Boolean Network Modeling Identifies Cognitive Resilience in the First Murine Model of Asymptomatic Alzheimer Disease
Boolean Network Modeling Identifies Cognitive Resilience in the First Murine Model of Asymptomatic Alzheimer Disease
Jati, S.; Taheri, S.; Kal, S.; Sinha, S.; Head, B. P.; Mahata, S. K.; Sahoo, D.

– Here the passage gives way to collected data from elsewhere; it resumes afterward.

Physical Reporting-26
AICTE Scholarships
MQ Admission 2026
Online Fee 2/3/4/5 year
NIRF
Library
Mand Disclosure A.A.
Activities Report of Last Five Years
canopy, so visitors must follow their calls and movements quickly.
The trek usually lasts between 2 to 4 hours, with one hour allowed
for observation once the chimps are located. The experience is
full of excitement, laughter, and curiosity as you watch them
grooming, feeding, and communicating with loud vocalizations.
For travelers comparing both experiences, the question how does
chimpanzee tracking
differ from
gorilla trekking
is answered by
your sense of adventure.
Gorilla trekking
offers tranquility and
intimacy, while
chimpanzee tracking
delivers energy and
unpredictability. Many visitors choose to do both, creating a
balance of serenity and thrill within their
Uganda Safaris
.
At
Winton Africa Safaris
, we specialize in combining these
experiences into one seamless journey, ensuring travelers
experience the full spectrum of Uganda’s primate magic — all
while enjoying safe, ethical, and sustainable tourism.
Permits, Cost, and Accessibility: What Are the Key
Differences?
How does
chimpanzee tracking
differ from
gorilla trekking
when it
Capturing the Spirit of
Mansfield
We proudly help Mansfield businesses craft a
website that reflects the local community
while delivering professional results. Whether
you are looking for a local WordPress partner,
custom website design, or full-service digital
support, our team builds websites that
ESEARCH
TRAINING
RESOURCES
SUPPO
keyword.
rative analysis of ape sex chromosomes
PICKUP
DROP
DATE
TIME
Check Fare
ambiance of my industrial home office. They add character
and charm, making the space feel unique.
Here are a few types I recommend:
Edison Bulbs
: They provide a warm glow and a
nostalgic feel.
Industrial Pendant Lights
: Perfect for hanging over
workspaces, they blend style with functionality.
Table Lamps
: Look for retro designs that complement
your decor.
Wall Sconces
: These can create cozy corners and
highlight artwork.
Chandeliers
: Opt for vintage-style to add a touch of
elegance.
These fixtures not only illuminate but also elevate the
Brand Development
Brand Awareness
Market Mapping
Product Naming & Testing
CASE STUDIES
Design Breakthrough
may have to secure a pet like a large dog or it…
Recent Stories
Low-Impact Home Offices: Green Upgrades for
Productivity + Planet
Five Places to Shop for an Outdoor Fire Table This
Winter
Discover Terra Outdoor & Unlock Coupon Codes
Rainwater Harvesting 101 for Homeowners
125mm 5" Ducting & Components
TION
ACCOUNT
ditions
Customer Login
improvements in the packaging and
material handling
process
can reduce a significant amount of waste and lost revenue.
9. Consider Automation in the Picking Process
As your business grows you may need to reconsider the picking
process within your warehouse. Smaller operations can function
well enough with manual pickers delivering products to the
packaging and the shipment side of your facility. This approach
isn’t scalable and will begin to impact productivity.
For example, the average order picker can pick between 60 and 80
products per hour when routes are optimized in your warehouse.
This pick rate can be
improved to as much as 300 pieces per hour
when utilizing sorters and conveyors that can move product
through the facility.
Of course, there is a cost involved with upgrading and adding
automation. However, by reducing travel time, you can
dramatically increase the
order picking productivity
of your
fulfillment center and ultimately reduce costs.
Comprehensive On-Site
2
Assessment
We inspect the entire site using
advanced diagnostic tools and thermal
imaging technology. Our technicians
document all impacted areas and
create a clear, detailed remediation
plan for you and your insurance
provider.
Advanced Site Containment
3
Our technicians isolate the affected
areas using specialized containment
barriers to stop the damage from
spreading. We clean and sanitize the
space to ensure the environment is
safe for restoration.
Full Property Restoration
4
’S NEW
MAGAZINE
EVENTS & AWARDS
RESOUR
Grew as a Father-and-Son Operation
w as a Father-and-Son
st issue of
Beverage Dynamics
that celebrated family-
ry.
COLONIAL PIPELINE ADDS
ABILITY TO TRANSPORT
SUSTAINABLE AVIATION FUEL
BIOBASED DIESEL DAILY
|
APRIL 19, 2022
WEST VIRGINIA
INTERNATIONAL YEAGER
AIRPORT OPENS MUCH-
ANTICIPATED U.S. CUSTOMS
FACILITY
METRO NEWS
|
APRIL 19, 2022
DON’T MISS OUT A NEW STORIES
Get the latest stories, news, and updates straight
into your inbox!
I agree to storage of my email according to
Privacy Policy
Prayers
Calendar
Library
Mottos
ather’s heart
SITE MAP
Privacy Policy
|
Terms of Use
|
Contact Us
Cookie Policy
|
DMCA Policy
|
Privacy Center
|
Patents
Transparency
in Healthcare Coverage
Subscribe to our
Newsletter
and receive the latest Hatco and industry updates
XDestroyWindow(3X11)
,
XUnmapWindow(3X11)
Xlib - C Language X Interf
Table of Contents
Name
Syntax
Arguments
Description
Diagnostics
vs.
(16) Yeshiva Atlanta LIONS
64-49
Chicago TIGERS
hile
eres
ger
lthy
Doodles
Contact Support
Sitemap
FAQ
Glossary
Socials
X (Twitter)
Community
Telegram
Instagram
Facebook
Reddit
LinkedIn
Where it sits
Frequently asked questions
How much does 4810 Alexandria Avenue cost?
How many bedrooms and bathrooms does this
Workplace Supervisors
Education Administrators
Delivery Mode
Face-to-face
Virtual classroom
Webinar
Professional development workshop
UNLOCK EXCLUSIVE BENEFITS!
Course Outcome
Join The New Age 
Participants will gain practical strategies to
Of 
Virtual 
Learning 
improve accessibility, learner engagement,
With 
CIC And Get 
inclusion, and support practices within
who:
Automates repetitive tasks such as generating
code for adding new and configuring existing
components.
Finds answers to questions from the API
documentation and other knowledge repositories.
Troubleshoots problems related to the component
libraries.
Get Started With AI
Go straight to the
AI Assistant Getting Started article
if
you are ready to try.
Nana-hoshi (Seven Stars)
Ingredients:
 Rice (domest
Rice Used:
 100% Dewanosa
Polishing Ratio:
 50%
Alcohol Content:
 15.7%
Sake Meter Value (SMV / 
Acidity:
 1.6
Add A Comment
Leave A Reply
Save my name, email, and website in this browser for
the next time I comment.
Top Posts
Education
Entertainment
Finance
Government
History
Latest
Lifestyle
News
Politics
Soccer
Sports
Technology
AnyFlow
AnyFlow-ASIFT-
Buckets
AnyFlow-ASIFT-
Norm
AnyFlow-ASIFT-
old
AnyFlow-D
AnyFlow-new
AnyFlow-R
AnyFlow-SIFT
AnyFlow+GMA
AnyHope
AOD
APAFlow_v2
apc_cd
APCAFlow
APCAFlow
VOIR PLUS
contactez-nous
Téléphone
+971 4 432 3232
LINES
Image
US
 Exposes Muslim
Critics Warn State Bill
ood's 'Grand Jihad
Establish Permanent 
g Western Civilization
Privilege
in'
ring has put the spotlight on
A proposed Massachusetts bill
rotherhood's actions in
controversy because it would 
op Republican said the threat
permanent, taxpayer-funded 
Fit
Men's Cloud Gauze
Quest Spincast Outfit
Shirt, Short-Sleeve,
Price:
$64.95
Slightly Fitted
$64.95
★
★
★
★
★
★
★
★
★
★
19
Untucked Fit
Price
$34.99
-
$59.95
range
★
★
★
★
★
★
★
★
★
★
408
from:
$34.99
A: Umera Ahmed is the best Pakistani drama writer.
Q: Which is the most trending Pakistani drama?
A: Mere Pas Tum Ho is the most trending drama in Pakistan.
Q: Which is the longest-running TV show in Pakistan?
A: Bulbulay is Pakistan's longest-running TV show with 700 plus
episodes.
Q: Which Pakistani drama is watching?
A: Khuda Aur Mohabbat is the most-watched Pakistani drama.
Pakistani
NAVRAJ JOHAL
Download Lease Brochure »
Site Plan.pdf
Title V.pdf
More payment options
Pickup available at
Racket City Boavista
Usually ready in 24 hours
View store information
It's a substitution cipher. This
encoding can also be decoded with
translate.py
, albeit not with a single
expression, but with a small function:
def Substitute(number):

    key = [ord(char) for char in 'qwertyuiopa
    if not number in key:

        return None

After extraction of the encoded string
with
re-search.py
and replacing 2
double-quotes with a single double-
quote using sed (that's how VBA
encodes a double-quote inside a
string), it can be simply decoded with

AbstractAlzheimer disease (AD) is a progressive neurodegenerative disorder defined by amyloid beta plaques and neurofibrillary tangles (NFTs), yet approximately 30% of aged individuals exhibit these hallmark lesions without developing cognitive impairment, a clinically silent condition termed asymptomatic AD (AsymAD). The molecular basis of this cognitive resilience remains poorly understood due to a lack of mechanistic models. Here, we integrate systems level Boolean network modeling with in vivo validation to define the transcriptomic logic of AsymAD and uncover a novel preclinical model. Using Boolean implication networks trained on large-scale human cortical RNA seq datasets, we identified a robust and invariant AD gene signature that accurately stratifies disease states across independent datasets. Application of this signature to Chromogranin A deficient PS19 mice (CgA-KO/PS19) revealed a unique resilience phenotype: male mice developed AD like molecular and neuropathological profiles in the pre-frontal cortex yet retained intact learning and memory. Female CgA-KO/PS19 mice displayed even greater protection, including reduced Tau phosphorylation and preserved synaptic ultrastructure. These findings establish the first validated murine model of AsymAD and identify CgA as a modifiable node linking neuroendocrine signaling, Tauopathy, and cognitive preservation. This work provides a scalable platform to probe sex-specific resilience, uncover early-stage biomarkers, and accelerate preventive therapeutic development in AD.